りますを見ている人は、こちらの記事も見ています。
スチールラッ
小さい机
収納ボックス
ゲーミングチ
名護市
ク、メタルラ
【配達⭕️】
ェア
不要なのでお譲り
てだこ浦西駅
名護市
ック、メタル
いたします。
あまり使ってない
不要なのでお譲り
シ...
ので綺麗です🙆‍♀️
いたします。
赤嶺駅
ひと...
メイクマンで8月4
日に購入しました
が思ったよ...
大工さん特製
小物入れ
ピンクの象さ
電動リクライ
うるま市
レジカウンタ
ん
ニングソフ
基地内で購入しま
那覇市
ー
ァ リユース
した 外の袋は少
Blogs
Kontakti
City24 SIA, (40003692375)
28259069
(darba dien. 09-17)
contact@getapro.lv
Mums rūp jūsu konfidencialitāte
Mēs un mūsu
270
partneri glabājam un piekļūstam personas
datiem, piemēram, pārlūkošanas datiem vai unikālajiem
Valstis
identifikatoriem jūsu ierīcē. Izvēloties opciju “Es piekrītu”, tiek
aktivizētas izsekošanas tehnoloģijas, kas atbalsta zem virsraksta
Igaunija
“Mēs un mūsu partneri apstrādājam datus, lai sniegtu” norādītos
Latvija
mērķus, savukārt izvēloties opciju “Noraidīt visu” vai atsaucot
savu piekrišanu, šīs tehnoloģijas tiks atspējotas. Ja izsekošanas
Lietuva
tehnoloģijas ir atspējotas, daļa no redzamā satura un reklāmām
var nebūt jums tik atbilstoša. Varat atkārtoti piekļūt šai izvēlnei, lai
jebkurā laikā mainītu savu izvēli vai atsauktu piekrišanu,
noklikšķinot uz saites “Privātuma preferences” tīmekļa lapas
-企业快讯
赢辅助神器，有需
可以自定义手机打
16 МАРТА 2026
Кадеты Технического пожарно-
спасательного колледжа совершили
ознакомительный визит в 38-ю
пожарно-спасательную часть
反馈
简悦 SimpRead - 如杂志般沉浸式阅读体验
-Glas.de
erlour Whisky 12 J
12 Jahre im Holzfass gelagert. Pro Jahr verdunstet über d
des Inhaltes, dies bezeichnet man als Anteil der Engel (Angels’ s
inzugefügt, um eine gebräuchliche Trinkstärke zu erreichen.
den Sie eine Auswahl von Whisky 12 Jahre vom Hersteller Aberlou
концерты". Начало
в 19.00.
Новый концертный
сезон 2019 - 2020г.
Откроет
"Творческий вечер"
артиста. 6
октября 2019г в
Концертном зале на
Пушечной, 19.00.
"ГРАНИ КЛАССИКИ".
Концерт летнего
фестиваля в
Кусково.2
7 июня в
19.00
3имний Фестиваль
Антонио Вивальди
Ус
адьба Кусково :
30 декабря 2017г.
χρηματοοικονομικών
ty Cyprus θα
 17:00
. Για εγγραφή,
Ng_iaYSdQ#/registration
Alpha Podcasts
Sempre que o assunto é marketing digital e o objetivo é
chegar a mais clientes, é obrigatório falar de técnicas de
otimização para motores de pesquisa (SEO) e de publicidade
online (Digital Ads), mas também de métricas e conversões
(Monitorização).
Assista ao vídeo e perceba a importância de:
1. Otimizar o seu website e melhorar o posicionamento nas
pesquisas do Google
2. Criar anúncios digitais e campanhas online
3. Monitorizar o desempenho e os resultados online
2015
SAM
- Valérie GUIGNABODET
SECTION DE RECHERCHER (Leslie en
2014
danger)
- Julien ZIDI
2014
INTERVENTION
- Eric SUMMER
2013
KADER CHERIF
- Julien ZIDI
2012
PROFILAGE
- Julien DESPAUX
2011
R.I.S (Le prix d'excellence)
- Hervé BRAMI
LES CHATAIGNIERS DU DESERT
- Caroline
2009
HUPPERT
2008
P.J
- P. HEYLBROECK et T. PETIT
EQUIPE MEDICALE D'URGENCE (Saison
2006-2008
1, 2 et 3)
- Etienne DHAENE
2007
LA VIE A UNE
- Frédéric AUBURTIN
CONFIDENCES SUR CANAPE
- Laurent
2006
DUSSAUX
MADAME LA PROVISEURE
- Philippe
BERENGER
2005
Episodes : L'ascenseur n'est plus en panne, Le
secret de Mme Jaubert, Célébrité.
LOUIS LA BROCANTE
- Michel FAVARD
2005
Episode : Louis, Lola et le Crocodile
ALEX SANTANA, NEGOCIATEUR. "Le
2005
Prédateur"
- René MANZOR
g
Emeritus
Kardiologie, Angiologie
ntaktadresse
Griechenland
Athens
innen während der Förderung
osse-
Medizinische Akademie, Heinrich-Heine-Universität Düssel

◆ ◆ ◆

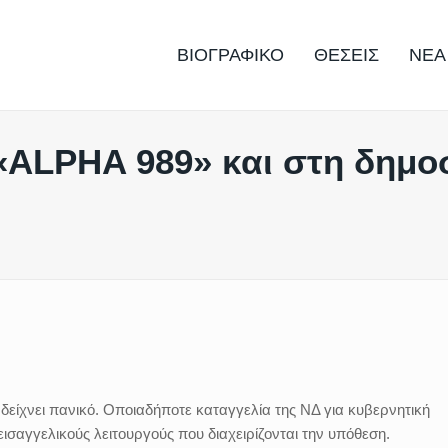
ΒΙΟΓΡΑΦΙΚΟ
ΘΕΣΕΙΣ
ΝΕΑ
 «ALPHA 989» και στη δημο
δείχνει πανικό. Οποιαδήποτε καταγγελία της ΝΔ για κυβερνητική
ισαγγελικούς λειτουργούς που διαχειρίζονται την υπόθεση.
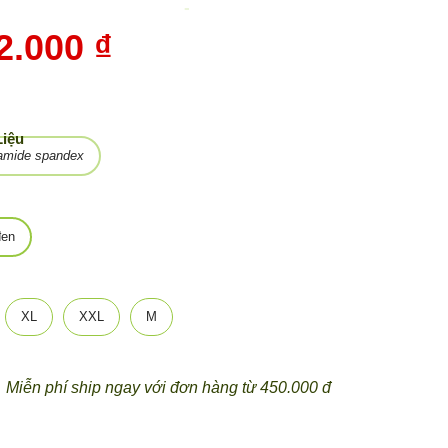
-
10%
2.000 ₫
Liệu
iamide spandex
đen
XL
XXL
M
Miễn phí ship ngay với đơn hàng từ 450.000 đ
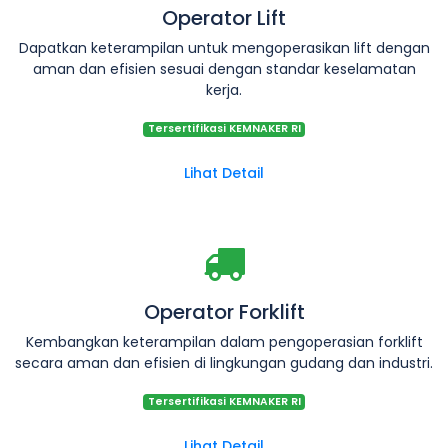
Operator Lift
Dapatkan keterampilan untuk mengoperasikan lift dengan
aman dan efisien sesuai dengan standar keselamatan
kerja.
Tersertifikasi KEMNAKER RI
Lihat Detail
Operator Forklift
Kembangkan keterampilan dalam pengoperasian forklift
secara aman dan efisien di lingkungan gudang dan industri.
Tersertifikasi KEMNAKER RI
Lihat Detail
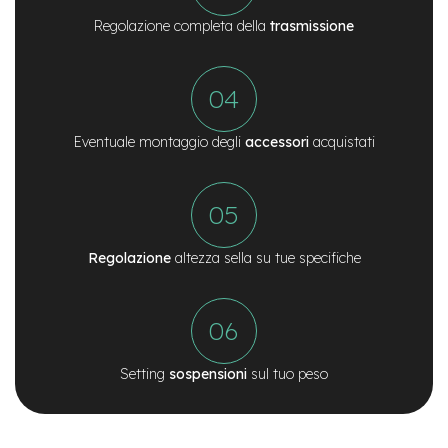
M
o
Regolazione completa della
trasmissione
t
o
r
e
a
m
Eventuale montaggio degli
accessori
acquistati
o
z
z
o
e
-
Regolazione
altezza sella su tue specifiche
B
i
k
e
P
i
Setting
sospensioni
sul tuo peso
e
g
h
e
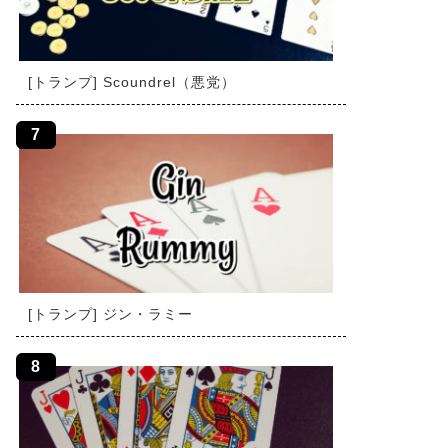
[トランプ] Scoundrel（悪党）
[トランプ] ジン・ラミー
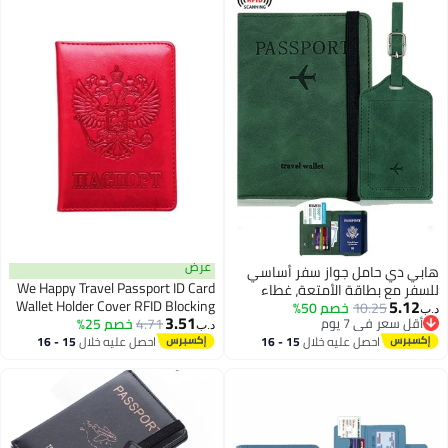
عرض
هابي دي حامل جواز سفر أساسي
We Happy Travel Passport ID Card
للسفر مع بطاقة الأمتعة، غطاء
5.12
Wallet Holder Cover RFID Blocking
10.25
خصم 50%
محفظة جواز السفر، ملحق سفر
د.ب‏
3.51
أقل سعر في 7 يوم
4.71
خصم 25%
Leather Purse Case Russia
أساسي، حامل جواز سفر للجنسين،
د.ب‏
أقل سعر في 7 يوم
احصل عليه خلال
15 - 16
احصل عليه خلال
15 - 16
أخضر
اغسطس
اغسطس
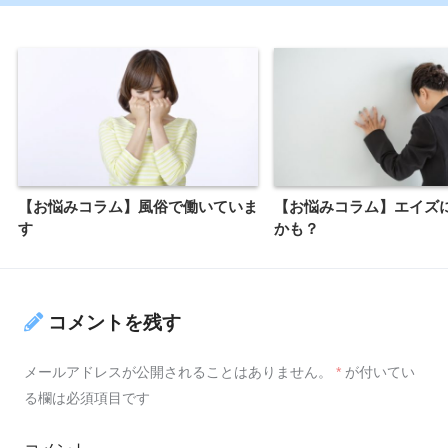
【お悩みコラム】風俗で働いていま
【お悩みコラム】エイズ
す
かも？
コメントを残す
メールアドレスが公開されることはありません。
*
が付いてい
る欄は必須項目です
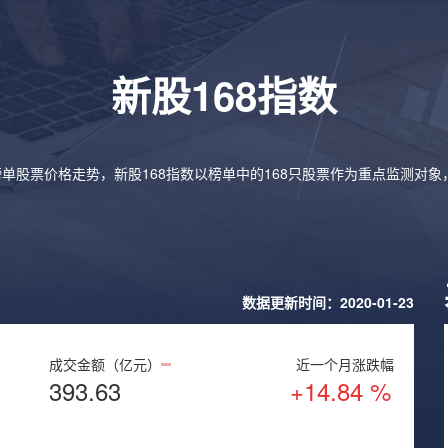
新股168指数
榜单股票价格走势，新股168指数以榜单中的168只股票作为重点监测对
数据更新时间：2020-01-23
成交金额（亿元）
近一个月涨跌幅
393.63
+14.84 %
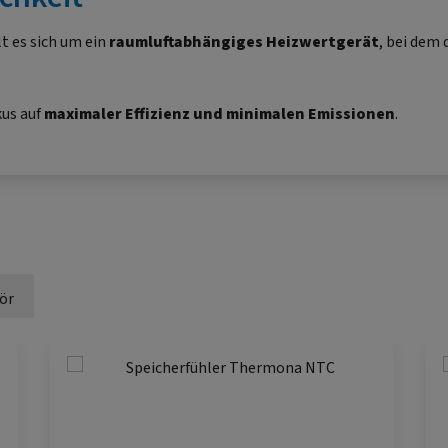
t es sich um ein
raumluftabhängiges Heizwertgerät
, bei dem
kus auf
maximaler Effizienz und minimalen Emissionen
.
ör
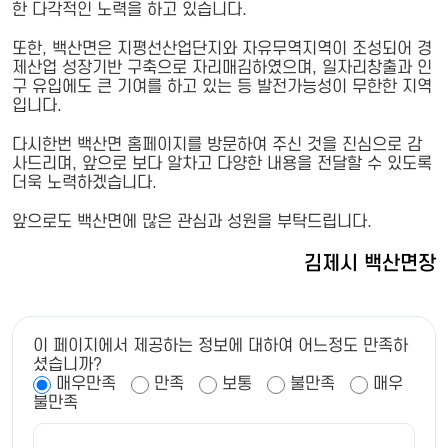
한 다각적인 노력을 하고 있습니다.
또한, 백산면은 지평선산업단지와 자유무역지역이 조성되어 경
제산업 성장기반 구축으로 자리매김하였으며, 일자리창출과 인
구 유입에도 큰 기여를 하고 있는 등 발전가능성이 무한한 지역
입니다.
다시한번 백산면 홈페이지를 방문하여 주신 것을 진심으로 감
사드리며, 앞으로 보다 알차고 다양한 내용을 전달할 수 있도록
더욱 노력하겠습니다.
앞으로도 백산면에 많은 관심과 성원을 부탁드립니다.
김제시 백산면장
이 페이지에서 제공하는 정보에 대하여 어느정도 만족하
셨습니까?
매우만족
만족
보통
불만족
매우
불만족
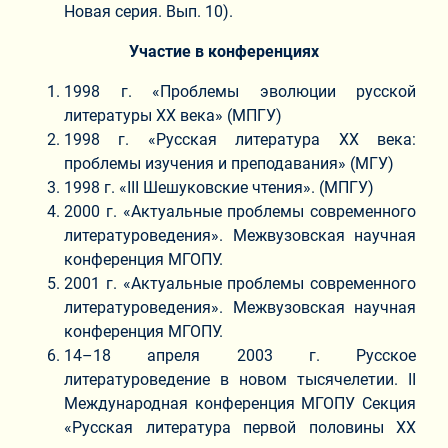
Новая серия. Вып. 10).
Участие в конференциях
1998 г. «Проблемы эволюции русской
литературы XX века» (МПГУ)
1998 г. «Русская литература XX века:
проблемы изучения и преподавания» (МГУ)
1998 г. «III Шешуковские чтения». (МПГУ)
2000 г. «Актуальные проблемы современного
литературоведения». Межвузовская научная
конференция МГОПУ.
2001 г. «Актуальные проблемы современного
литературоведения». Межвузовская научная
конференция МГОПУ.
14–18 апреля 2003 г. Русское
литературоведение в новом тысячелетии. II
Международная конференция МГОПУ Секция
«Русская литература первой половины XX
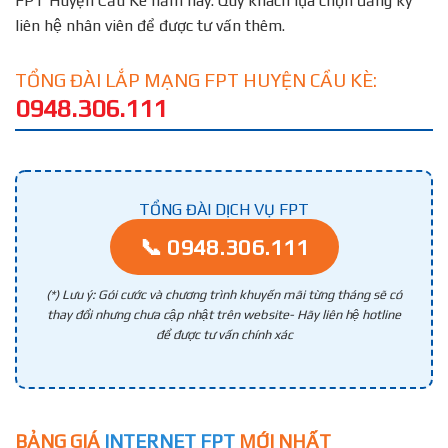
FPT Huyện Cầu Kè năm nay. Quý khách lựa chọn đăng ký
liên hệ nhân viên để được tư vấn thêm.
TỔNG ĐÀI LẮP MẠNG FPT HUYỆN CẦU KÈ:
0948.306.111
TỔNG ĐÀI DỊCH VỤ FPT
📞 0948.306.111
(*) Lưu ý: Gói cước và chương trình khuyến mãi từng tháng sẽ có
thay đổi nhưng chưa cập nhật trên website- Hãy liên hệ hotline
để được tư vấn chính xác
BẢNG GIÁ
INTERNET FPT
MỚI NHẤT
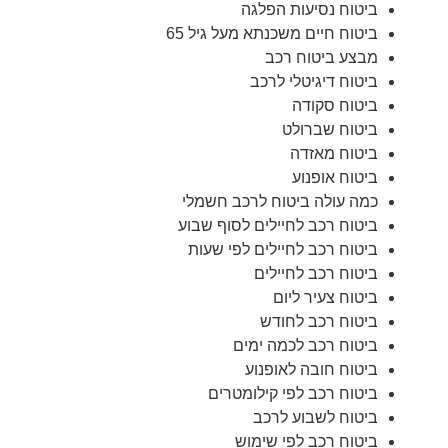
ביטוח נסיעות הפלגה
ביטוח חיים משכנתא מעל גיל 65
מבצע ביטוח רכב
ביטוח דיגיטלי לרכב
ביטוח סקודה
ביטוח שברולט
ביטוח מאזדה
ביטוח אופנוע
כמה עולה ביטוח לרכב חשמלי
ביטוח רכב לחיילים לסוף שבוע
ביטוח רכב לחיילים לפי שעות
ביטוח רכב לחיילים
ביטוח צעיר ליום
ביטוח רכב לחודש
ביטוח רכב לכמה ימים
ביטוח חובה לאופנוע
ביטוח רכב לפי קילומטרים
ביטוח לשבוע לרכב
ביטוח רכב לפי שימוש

◆ ◆ ◆

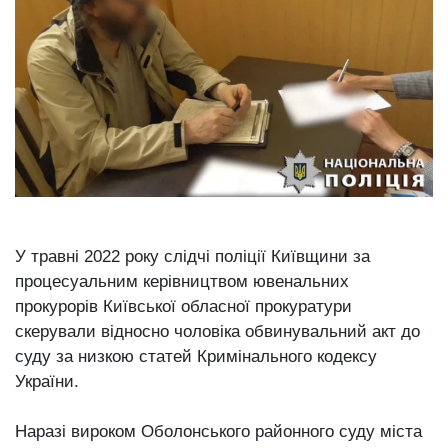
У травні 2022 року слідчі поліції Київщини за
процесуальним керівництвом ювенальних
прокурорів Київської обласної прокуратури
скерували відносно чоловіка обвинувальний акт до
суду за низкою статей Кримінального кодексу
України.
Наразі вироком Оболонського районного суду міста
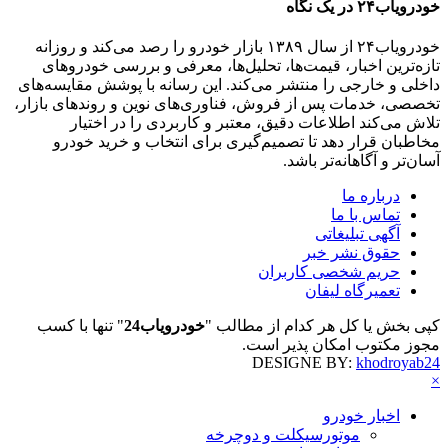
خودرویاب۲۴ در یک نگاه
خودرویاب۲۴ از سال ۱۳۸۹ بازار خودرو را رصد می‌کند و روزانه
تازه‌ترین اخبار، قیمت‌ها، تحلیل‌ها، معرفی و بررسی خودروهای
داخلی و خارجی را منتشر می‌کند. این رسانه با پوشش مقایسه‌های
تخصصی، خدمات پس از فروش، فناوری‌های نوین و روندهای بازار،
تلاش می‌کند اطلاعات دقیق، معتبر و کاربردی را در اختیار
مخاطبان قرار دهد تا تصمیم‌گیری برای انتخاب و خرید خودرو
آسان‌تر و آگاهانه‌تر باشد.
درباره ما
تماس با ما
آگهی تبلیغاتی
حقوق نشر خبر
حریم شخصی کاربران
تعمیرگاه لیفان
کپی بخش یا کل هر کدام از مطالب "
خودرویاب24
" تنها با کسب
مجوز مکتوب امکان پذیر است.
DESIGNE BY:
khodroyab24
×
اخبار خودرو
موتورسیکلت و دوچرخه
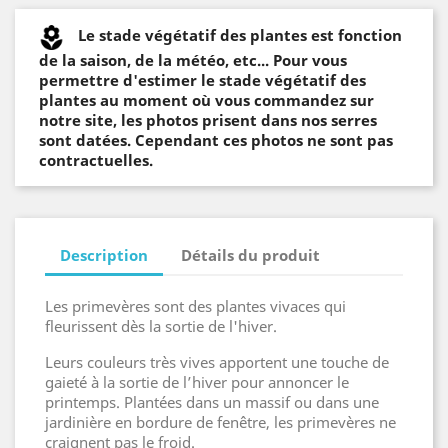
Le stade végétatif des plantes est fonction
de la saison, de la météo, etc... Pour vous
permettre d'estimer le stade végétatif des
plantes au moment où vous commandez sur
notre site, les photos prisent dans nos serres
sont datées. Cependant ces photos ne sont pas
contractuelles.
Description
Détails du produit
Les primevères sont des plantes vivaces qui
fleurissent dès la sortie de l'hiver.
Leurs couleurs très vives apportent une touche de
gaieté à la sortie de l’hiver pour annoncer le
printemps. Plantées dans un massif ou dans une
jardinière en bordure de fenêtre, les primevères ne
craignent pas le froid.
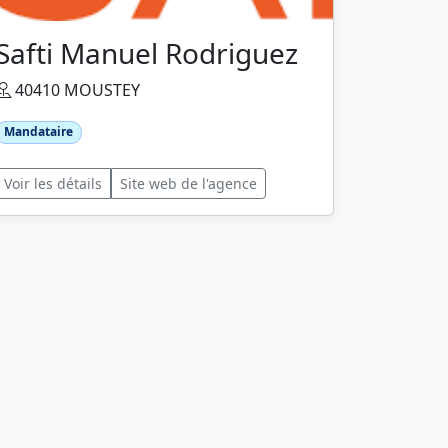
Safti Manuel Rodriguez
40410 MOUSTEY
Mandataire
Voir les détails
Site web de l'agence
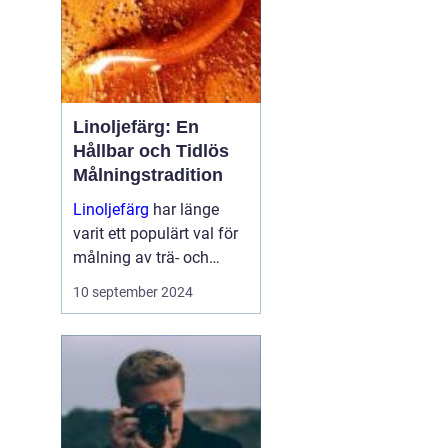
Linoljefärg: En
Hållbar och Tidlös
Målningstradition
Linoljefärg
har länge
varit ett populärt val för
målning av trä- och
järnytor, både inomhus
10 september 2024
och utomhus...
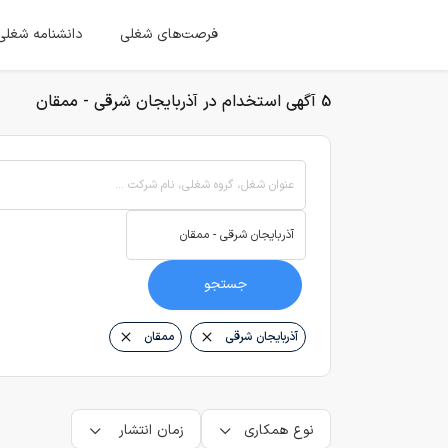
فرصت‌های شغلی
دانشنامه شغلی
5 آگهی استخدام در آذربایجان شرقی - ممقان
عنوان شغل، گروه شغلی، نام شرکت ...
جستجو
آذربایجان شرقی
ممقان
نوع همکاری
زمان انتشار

◆ ◆ ◆

ACTIVITY: Repeat exactly the stretch of the listing above that starts with the line holding "[トランプ] ジン・ラミー" and finishes with the line holding "ביטוח רכב לפי שימוש", both included. Skip every picture.

SOLVED EXERCISE:
[トランプ] ジン・ラミー
عرض
هابي دي حامل جواز سفر أساسي
We Happy Travel Passport ID Card
للسفر مع بطاقة الأمتعة، غطاء
5.12
Wallet Holder Cover RFID Blocking
10.25
خصم 50%
محفظة جواز السفر، ملحق سفر
د.ب‏
3.51
أقل سعر في 7 يوم
4.71
خصم 25%
Leather Purse Case Russia
أساسي، حامل جواز سفر للجنسين،
د.ب‏
أقل سعر في 7 يوم
احصل عليه خلال
15 - 16
احصل عليه خلال
15 - 16
أخضر
اغسطس
اغسطس
【お悩みコラム】風俗で働いていま
【お悩みコラム】エイズ
す
かも？
コメントを残す
メールアドレスが公開されることはありません。
*
が付いてい
る欄は必須項目です
新股168指数
榜单股票价格走势，新股168指数以榜单中的168只股票作为重点监测对
数据更新时间：2020-01-23
成交金额（亿元）
近一个月涨跌幅
393.63
+14.84 %
t es sich um ein
raumluftabhängiges Heizwertgerät
, bei dem
kus auf
maximaler Effizienz und minimalen Emissionen
.
ör
한 다각적인 노력을 하고 있습니다.
또한, 백산면은 지평선산업단지와 자유무역지역이 조성되어 경
제산업 성장기반 구축으로 자리매김하였으며, 일자리창출과 인
구 유입에도 큰 기여를 하고 있는 등 발전가능성이 무한한 지역
입니다.
다시한번 백산면 홈페이지를 방문하여 주신 것을 진심으로 감
사드리며, 앞으로 보다 알차고 다양한 내용을 전달할 수 있도록
더욱 노력하겠습니다.
앞으로도 백산면에 많은 관심과 성원을 부탁드립니다.
김제시 백산면장
이 페이지에서 제공하는 정보에 대하여 어느정도 만족하
셨습니까?
매우만족
만족
보통
불만족
매우
불만족
Новая серия. Вып. 10).
Участие в конференциях
1998 г. «Проблемы эволюции русской
литературы XX века» (МПГУ)
1998 г. «Русская литература XX века:
проблемы изучения и преподавания» (МГУ)
1998 г. «III Шешуковские чтения». (МПГУ)
2000 г. «Актуальные проблемы современного
литературоведения». Межвузовская научная
конференция МГОПУ.
2001 г. «Актуальные проблемы современного
литературоведения». Межвузовская научная
конференция МГОПУ.
14–18 апреля 2003 г. Русское
литературоведение в новом тысячелетии. II
Международная конференция МГОПУ Секция
«Русская литература первой половины XX
FPT Huyện Cầu Kè năm nay. Quý khách lựa chọn đăng ký
liên hệ nhân viên để được tư vấn thêm.
TỔNG ĐÀI LẮP MẠNG FPT HUYỆN CẦU KÈ:
0948.306.111
TỔNG ĐÀI DỊCH VỤ FPT
📞 0948.306.111
(*) Lưu ý: Gói cước và chương trình khuyến mãi từng tháng sẽ có
thay đổi nhưng chưa cập nhật trên website- Hãy liên hệ hotline
để được tư vấn chính xác
BẢNG GIÁ
INTERNET FPT
MỚI NHẤT
ביטוח נסיעות הפלגה
ביטוח חיים משכנתא מעל גיל 65
מבצע ביטוח רכב
ביטוח דיגיטלי לרכב
ביטוח סקודה
ביטוח שברולט
ביטוח מאזדה
ביטוח אופנוע
כמה עולה ביטוח לרכב חשמלי
ביטוח רכב לחיילים לסוף שבוע
ביטוח רכב לחיילים לפי שעות
ביטוח רכב לחיילים
ביטוח צעיר ליום
ביטוח רכב לחודש
ביטוח רכב לכמה ימים
ביטוח חובה לאופנוע
ביטוח רכב לפי קילומטרים
ביטוח לשבוע לרכב
ביטוח רכב לפי שימוש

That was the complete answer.